Sharp eyes narrow at the back of the posters taped to the glass door. Definitely not his mother. And definitely a man.

"Depends," Ukai says suspiciously, hand hovering over the lighter nearby. He doesn't know the answer to the obvious question on what exactly that depends, but he'll cross that bridge when he gets to it.

"My name is Takeda Ittetsu, from Karasuno High School. I'm the club advisor for this year's volleyball club and I—"

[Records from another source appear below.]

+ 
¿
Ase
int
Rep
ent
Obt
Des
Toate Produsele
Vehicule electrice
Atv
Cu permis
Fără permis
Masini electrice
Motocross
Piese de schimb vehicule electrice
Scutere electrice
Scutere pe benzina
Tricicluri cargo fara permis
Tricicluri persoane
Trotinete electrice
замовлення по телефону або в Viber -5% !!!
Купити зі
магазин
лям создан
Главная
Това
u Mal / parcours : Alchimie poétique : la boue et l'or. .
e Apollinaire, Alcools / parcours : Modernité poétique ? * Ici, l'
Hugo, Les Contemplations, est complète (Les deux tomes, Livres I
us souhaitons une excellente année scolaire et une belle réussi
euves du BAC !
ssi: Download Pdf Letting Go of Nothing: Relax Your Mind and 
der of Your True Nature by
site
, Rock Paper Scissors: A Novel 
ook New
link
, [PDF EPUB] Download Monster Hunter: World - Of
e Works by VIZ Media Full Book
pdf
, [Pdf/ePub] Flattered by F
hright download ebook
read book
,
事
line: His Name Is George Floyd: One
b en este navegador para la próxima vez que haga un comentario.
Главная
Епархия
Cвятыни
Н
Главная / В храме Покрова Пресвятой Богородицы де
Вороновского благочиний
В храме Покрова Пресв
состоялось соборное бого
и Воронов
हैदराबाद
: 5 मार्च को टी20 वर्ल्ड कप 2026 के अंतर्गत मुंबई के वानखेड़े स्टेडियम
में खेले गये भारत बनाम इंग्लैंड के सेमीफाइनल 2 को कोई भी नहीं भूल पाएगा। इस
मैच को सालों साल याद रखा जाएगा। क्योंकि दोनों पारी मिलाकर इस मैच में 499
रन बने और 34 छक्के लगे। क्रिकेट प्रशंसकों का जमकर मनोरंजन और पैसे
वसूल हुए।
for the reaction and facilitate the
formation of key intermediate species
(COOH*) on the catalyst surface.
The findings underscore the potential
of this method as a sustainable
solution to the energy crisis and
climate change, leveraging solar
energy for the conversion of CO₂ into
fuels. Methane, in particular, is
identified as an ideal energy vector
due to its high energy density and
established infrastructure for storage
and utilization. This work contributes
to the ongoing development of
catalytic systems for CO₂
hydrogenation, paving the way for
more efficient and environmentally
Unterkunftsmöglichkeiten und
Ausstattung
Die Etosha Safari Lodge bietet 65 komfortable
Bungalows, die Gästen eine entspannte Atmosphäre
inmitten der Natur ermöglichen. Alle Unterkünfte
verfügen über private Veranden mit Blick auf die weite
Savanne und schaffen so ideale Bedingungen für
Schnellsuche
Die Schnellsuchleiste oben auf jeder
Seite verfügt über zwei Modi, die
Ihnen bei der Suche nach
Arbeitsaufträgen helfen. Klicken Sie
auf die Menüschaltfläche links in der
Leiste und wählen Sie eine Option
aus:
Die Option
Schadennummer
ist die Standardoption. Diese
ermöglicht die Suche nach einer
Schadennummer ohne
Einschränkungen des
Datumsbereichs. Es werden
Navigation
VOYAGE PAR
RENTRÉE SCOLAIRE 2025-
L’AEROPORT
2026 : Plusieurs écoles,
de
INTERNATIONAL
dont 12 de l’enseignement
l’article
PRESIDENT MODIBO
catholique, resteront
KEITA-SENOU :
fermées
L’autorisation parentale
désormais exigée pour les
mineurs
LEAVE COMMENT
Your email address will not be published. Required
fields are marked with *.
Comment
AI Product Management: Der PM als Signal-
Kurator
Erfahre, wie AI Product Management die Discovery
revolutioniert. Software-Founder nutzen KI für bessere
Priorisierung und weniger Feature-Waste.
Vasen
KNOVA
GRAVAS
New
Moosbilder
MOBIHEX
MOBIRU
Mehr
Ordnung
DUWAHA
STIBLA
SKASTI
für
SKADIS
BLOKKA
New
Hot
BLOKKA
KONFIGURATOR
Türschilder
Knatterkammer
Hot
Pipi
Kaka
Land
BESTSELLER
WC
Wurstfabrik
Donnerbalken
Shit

He slams the red button and throws the phone back down with more force than needed. It slides right over the edge of the counter and its impact on the floor is accompanied by a cracking noise that makes Ukai wince. Ah, damn. That's Goodbye to a perfectly fine telephone.

The guilt doesn't last long once he finally gets around to lighting his cigarette and taking a sip from the open can of beer he keeps stashed away in a half-opened drawer. Sneakers perched on the counter, Ukai stares at the ceiling and huffs a soft cloud of grey smoke towards it.

_Volleyball._

Disgusting word.

Without bothering to pick up the phone, or better yet: what remains of it, he closes his eyes and dozes off. They've asked so often, he thinks, lips forming a joyless leer. And he's refused so often. They still won't give up, huh. The name's unfamiliar though, so maybe they got a new hire to do the job. Poor guy, gonna blunt his teeth. Like the others.

Ukai flicks the ash off of his cigarette and puts it out to cross both arms behind his head. It's been a pretty long time since he's been up at that school and he wonders if it's still the same. So there's a volleyball club again. Last year, it was pretty disastrous with those kids.

Well, it's none of his concern anyway.

At least not until the sun starts setting and the shop door opens with someone calling out "Pardon my intrusion!" far too cheerful than anyone should be at this time of day, so Ukai looks up to see who the hell could be waltzing into his store with an attitude like that.

It's a man, barely older than him, in the typical outfit one would expect for someone still thinking he can be the teacher who makes a difference to his students. He even has a kind of naïve look about him – big, pretty eyes behind his glasses, hair tousled, bag slung over his shoulder, smiling a tad too enthusiastically for Ukai's liking.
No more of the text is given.